Выбрать главу

Итак, советская интеллигенция акцентирует, прежде всего, тот тип пассивного заговорщичества, через который само сообщество формируется и обретает некий признак богемности. Однако в конце пятидесятых — начале шестидесятых появляются и иные общности, гораздо в большей степени походящие на парижскую богему XIX века, беззаботную, праздную и экстравагантную. Прежде всего, это молодые люди, по большей части — студенты, жители крупных городов, проводящие время в беспрерывном общении, беззаботные, гуляющие, сидящие в кафе или в ночных ресторанах. Наибольшее внимание обращали на себя стиляги, чей внешний вид, экстравагантный и вызывающий, особенно раздражал старшее поколение. Подобно тому, как история не могла фиксировать жизнь богемы, ибо это сообщество формировалось в связи с правилами, для которых не было языка описания, и только литература впервые вывела ее из исторического подполья, приспособив к жанровым канонам, также и со стилягами — они остались в документально незафиксированном прошлом, и их возможная история теперь носит чисто археологический характер.

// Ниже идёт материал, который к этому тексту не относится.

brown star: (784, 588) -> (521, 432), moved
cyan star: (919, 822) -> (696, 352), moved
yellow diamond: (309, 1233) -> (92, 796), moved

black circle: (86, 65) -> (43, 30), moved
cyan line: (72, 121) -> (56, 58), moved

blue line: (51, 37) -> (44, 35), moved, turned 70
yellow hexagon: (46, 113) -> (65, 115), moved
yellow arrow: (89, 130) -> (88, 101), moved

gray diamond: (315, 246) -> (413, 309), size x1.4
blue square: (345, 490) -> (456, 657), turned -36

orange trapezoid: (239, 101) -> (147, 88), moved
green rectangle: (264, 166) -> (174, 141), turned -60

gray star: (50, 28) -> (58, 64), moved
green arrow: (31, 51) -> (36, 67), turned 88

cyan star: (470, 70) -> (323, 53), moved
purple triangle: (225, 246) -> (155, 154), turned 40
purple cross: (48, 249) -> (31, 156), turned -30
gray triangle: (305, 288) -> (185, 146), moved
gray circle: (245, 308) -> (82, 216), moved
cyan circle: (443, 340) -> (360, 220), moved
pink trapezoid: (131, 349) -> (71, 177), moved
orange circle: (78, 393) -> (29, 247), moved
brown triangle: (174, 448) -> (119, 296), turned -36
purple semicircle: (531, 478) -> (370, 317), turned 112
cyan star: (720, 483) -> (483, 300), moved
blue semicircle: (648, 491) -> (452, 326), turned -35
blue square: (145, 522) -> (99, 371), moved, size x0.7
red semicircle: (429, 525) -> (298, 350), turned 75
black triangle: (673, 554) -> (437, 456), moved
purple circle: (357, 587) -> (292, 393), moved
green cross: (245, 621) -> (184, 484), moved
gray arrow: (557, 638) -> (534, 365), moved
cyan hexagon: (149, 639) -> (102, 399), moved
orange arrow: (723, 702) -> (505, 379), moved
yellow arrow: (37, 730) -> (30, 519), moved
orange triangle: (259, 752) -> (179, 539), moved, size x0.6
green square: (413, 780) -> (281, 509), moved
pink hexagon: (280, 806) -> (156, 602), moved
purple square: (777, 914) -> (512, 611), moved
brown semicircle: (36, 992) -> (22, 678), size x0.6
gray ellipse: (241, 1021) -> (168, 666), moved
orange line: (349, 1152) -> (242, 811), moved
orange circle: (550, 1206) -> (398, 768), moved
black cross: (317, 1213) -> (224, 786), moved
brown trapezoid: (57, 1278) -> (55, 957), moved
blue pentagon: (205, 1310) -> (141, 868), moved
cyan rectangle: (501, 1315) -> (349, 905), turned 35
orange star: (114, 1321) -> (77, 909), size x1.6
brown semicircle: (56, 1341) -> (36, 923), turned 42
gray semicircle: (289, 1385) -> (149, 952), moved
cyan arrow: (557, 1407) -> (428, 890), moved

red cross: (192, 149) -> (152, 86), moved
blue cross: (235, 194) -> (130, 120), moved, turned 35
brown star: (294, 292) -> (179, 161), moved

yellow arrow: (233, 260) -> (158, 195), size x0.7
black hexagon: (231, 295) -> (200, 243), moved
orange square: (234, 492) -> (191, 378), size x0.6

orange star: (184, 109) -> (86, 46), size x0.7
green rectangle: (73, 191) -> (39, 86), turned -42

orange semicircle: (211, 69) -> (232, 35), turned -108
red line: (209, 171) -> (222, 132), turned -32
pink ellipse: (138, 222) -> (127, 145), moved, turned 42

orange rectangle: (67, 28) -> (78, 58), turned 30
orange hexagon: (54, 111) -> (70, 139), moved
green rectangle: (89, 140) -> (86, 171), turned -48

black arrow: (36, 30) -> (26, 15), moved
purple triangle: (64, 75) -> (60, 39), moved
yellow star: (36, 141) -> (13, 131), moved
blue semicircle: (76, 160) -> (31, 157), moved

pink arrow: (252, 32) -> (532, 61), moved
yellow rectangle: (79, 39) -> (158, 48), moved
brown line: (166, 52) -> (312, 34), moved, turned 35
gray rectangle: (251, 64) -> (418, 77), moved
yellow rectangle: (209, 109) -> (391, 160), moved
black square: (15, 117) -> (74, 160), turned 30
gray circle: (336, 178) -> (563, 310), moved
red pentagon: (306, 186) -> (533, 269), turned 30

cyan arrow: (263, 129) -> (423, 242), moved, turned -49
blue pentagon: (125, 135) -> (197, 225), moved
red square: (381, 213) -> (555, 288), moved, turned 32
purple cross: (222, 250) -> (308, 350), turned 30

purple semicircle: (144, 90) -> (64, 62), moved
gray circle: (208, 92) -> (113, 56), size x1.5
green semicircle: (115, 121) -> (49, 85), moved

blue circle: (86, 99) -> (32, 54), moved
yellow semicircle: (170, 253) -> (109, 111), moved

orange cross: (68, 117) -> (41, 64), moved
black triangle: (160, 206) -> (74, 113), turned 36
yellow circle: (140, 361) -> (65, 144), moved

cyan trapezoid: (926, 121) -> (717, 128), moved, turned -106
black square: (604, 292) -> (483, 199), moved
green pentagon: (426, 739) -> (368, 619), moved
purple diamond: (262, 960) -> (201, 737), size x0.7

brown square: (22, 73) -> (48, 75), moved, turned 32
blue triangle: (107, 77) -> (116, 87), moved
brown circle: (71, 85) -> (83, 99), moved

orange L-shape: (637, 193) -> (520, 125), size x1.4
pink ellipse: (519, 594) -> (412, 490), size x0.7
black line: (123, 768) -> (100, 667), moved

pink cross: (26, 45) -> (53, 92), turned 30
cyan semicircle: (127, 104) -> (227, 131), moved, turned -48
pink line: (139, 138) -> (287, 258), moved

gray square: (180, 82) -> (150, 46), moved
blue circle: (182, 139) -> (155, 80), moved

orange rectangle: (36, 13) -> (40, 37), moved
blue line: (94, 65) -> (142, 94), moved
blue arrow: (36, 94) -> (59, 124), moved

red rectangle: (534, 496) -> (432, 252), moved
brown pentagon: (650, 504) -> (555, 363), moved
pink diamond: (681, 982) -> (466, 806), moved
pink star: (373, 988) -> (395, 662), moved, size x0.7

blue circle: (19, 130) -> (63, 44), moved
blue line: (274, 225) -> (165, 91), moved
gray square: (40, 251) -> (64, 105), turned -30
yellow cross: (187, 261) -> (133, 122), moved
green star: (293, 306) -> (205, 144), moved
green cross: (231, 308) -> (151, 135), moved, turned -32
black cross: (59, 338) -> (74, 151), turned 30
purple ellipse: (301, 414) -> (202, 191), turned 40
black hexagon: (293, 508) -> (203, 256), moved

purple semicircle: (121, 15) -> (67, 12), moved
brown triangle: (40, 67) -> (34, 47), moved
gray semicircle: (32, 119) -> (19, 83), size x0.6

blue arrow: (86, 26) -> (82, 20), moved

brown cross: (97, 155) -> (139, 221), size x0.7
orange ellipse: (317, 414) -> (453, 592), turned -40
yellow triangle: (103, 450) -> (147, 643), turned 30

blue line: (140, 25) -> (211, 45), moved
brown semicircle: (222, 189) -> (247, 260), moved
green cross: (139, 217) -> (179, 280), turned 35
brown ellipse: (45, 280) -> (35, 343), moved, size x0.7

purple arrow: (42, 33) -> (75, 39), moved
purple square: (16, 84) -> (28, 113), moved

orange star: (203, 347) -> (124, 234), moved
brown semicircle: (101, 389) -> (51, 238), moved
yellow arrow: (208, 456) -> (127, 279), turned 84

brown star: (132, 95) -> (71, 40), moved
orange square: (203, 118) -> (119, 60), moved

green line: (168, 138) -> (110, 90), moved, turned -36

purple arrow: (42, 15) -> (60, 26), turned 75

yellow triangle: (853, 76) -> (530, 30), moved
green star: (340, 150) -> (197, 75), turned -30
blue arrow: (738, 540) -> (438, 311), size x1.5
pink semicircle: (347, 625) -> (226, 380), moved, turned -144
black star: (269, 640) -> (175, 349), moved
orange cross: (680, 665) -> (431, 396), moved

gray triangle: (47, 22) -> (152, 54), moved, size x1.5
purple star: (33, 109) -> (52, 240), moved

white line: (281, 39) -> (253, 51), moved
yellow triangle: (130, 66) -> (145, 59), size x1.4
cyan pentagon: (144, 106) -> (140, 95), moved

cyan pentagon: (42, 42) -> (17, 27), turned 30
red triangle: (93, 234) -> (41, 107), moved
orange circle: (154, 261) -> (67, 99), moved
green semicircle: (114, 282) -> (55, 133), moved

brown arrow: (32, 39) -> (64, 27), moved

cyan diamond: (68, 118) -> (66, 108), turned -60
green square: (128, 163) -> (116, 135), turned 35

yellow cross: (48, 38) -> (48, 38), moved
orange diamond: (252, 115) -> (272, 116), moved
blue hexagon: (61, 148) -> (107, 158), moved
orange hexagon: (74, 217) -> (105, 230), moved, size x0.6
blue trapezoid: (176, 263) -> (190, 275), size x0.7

Остались лишь воспоминания участников, в которых больше экстатической радости, нежели конкретных деталей, и некоторые следы их присутствия, без каких — либо прямых указаний, оставленные в литературе и кинематографе того времени. Романы Василия Аксенова, фильмы по ним поставленные, а до этого — «Я шагаю по Москве» Георгия Данелия и «Застава Ильича» Марлена Хуциева, все это не о стилягах, но о том новом типе существования молодого человека в городе, в который были включены в том числе и стиляги. Во многом не случайно, что именно фильм Хуциева был раскритикован Хрущевым, ведь именно в нем эта беззаботная и праздная молодежь пытается освоить свой язык, на котором можно говорить со старшим поколением, и даже выработать иное отношение к привычным символам, таким как «революция», «война», «Красная площадь», «майская демонстрация». Все эти знаки идеологии получают новый (частный, аффективный) смысл, и этот смысл сопротивляется обобщению и присвоению его политической риторикой.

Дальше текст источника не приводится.